The Irish penal system response to the Covid-19 pandemic illustrates how swiftly positive change can be implemented. Reducing prisoner numbers has been key to keeping prisons and people in prison safe from Covid-19. This must be maintained. Keeping prisoner numbers low is also necessary to ensure the human rights of men and women detained are met. All stakeholders, including legislators, the judiciary and the Probation Service, have a role to play in achieving this.
The introduction of digital technology into prisons is another positive example. This has enormous potential to support various aspects of prison life, such as contact with the outside world, family life and education. This in turn supports rehabilitation.

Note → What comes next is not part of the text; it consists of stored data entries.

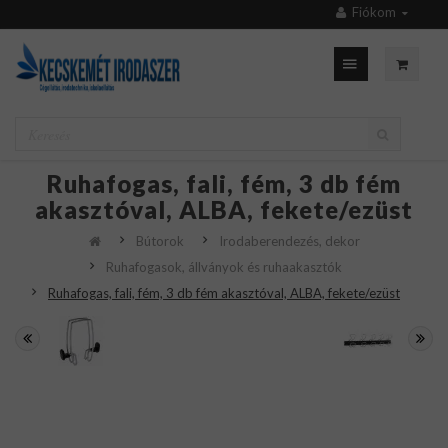
Fiókom
Ruhafogas, fali, fém, 3 db fém
akasztóval, ALBA, fekete/ezüst
Bútorok
Irodaberendezés, dekor
Ruhafogasok, állványok és ruhaakasztók
Ruhafogas, fali, fém, 3 db fém akasztóval, ALBA, fekete/ezüst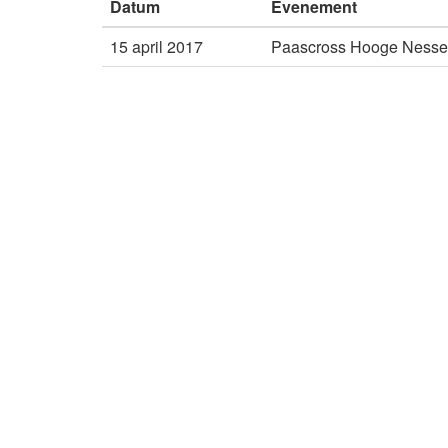
Datum
Evenement
15 april 2017
Paascross Hooge Nesse 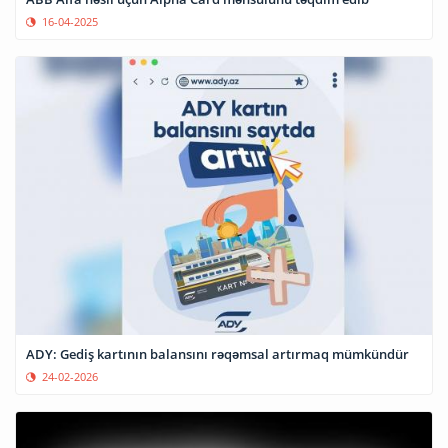
16-04-2025
ADY: Gediş kartının balansını rəqəmsal artırmaq mümkündür
24-02-2026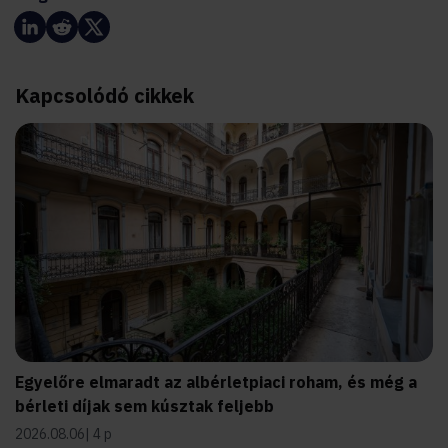
Kapcsolódó cikkek
Egyelőre elmaradt az albérletpiaci roham, és még a
bérleti díjak sem kúsztak feljebb
2026.08.06
4 p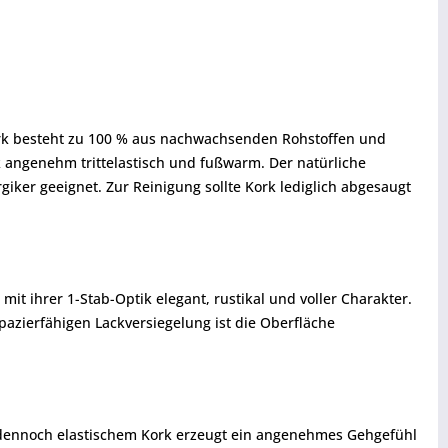
ork besteht zu 100 % aus nachwachsenden Rohstoffen und
 angenehm trittelastisch und fußwarm. Der natürliche
giker geeignet. Zur Reinigung sollte Kork lediglich abgesaugt
it ihrer 1-Stab-Optik elegant, rustikal und voller Charakter.
pazierfähigen Lackversiegelung ist die Oberfläche
d dennoch elastischem Kork erzeugt ein angenehmes Gehgefühl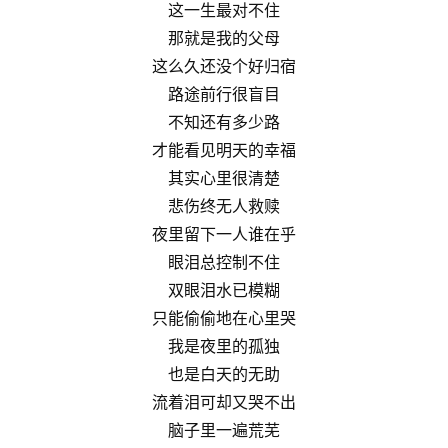
这一生最对不住
那就是我的父母
这么久还没个好归宿
路途前行很盲目
不知还有多少路
才能看见明天的幸福
其实心里很清楚
悲伤终无人救赎
夜里留下一人谁在乎
眼泪总控制不住
双眼泪水已模糊
只能偷偷地在心里哭
我是夜里的孤独
也是白天的无助
流着泪可却又哭不出
脑子里一遍荒芜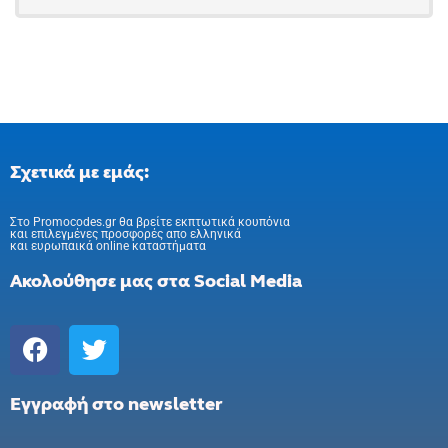
Σχετικά με εμάς:
Στo Promocodes.gr θα βρείτε εκπτωτικά κουπόνια
και επιλεγμένες προσφορές απο ελληνικά
και ευρωπαικά online καταστήματα
Ακολούθησε μας στα Social Media
Εγγραφή στο newsletter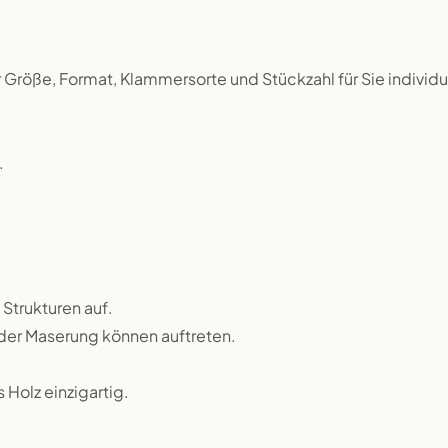
r Größe, Format, Klammersorte und Stückzahl für Sie individu
.
 Strukturen auf.
n der Maserung können auftreten.
Holz einzigartig.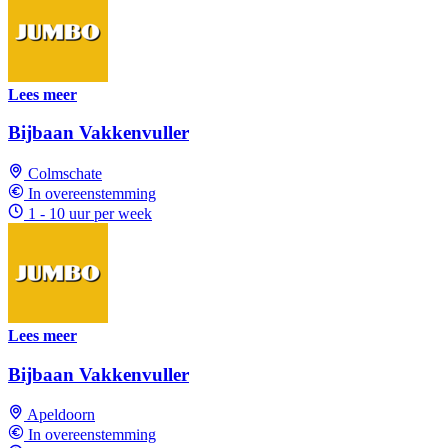
Lees meer
Bijbaan Vakkenvuller
Colmschate
In overeenstemming
1 - 10 uur per week
Lees meer
Bijbaan Vakkenvuller
Apeldoorn
In overeenstemming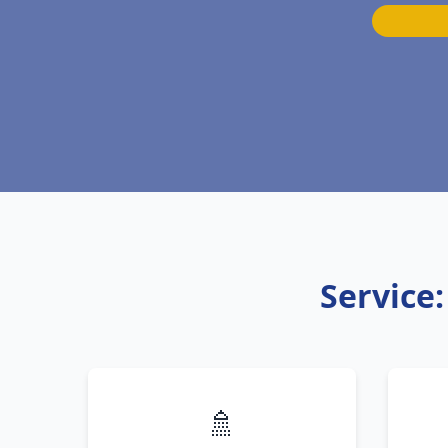
Service
🚿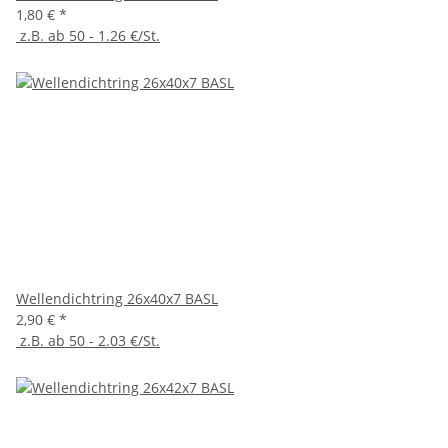
1,80 €
*
z.B. ab 50 - 1.26 €/St.
Wellendichtring 26x40x7 BASL
2,90 €
*
z.B. ab 50 - 2.03 €/St.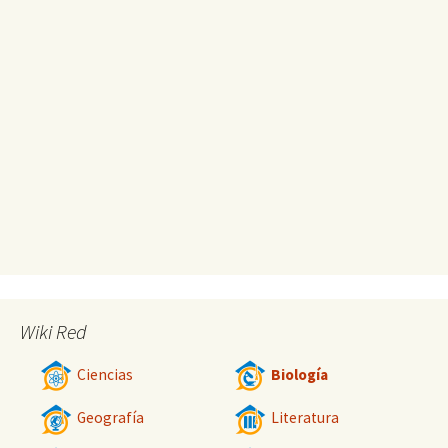
Wiki Red
Ciencias
Biología
Geografía
Literatura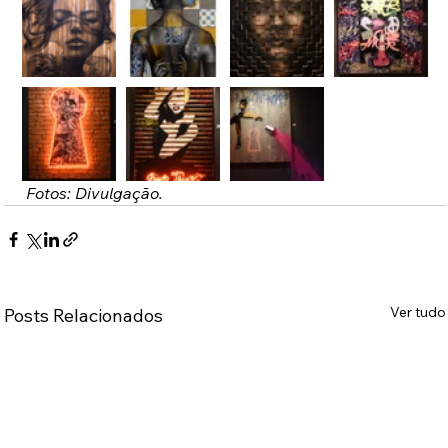
Fotos: Divulgação. 
Ver tudo
Posts Relacionados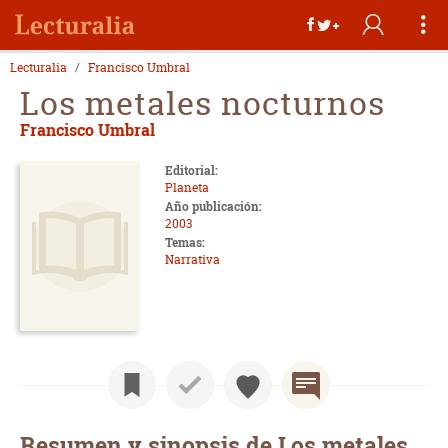
Lecturalia
Francisco Umbral
Los metales nocturnos
Francisco Umbral
Editorial:
Planeta
Año publicación:
2003
Temas:
Narrativa
Resumen y sinopsis de Los metales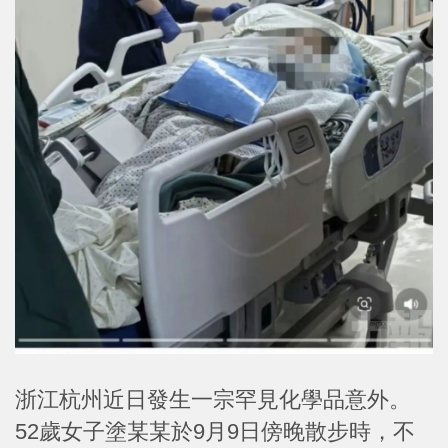
浙江杭州近日發生一宗罕見化學品意外。
52歲女子塗某某於9月9日傍晚散步時，不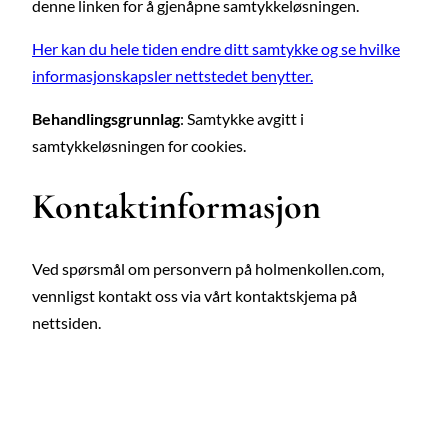
denne linken for å gjenåpne samtykkeløsningen.
Her kan du hele tiden endre ditt samtykke og se hvilke
informasjonskapsler nettstedet benytter.
Behandlingsgrunnlag
: Samtykke avgitt i
samtykkeløsningen for cookies.
Kontaktinformasjon
Ved spørsmål om personvern på holmenkollen.com,
vennligst kontakt oss via vårt kontaktskjema på
nettsiden.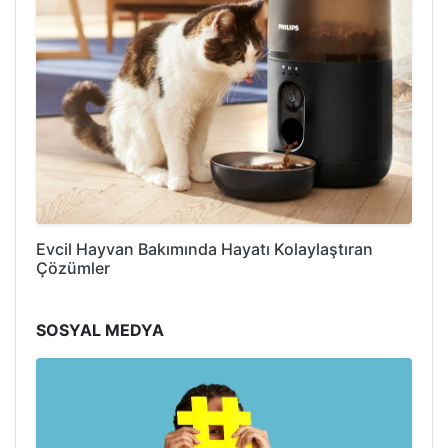
Evcil Hayvan Bakımında Hayatı Kolaylaştıran
Çözümler
SOSYAL MEDYA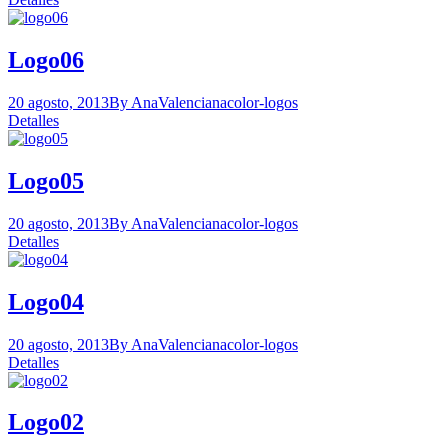
Logo06
20 agosto, 2013
By AnaValenciana
color-logos
Detalles
Logo05
20 agosto, 2013
By AnaValenciana
color-logos
Detalles
Logo04
20 agosto, 2013
By AnaValenciana
color-logos
Detalles
Logo02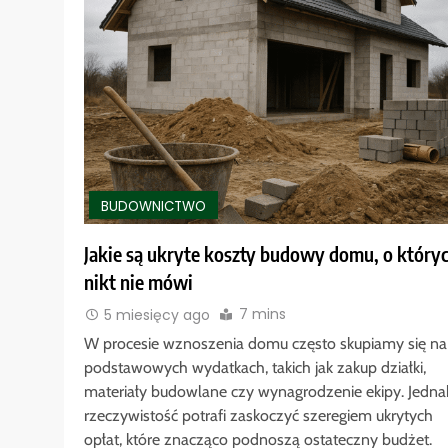
BUDOWNICTWO
Jakie są ukryte koszty budowy domu, o który
nikt nie mówi
7 mins
5 miesięcy ago
W procesie wznoszenia domu często skupiamy się na
podstawowych wydatkach, takich jak zakup działki,
materiały budowlane czy wynagrodzenie ekipy. Jedna
rzeczywistość potrafi zaskoczyć szeregiem ukrytych
opłat, które znacząco podnoszą ostateczny budżet.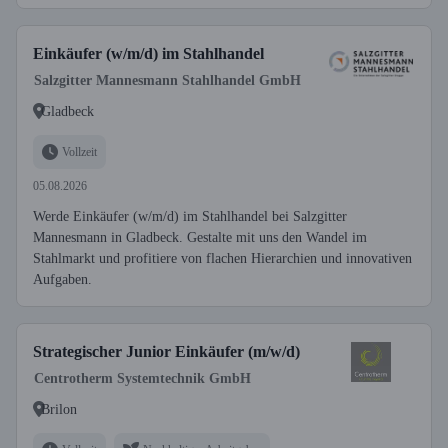
Einkäufer (w/m/d) im Stahlhandel
Salzgitter Mannesmann Stahlhandel GmbH
Gladbeck
Vollzeit
05.08.2026
Werde Einkäufer (w/m/d) im Stahlhandel bei Salzgitter
Mannesmann in Gladbeck. Gestalte mit uns den Wandel im
Stahlmarkt und profitiere von flachen Hierarchien und innovativen
Aufgaben.
Strategischer Junior Einkäufer (m/w/d)
Centrotherm Systemtechnik GmbH
Brilon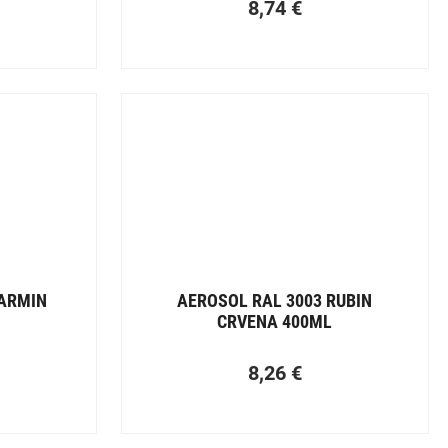
8,74
€
KARMIN
AEROSOL RAL 3003 RUBIN
CRVENA 400ML
8,26
€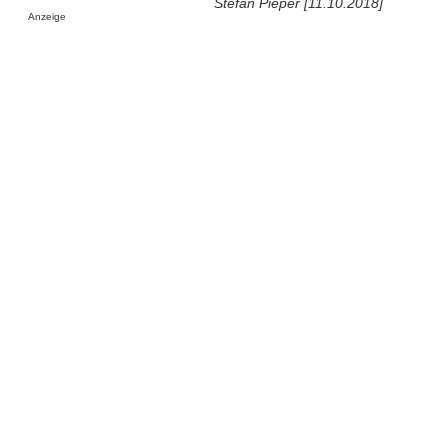
Stefan Pieper [11.10.2018]
Anzeige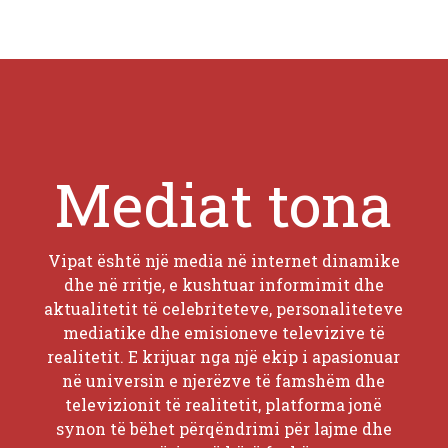
Mediat tona
Vipat është një media në internet dinamike
dhe në rritje, e kushtuar informimit dhe
aktualitetit të celebriteteve, personaliteteve
mediatike dhe emisioneve televizive të
realitetit. E krijuar nga një ekip i apasionuar
në universin e njerëzve të famshëm dhe
televizionit të realitetit, platforma jonë
synon të bëhet përqëndrimi për lajme dhe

The Covid-19 pandemic has adversely affected all society. However, the imposition of additional restrictions on people already deprived of their liberty has resulted in extremely harsh conditions. This includes excessively long hours spent in cells, reduced access to rehabilitative programmes, and almost no in-person contact with children, family and friends since March 2020. The mental health needs of the prison population must also be supported given these protective factors have been diminished. It is important that restrictive measures are proportionate to risk, and subject to regular review.
There have been no published prison inspection and monitoring reports ten months on from the start of the pandemic. This is of serious concern. Timely publication of reports is essential to protect against potential human rights violations, especially during an emergency.
The deprivation of liberty is the punishment. Additional restrictions to prison life can be viewed, and experienced, as a disproportionate level of punishment. Therefore, IPRT calls for the significant impact of Covid-19 on prison life to be taken into account in all decision-making processes, from remand and sentencing decisions to decisions relating to remission, early release and addressing parole delays. It is neither fair nor just that men and women in prison should be detained for longer or in harsher conditions for reasons outside their control.
The State must now consider the socio-economic impact of Covid-19 and its implications for the criminal justice system. It is vital that the State invests in measures to support those disproportionately affected by the crisis and protect against deepening inequality. This will make all of society safer for everyone.
The Covid-19 crisis presents an opportunity to move away from a reactive approach and instead address the need for systemic ‘root and branch’ change within the wider criminal justice system in Ireland. Enshrining the principle of imprisonment as a last resort in law should be at the centre.
The ways that Covid-19 has impacted on the world is an opportunity now to re-think and re-sharpen our focus on shaping a world-class penal system grounded in human rights and best practice, that supports broader social justice and criminal justice reforms.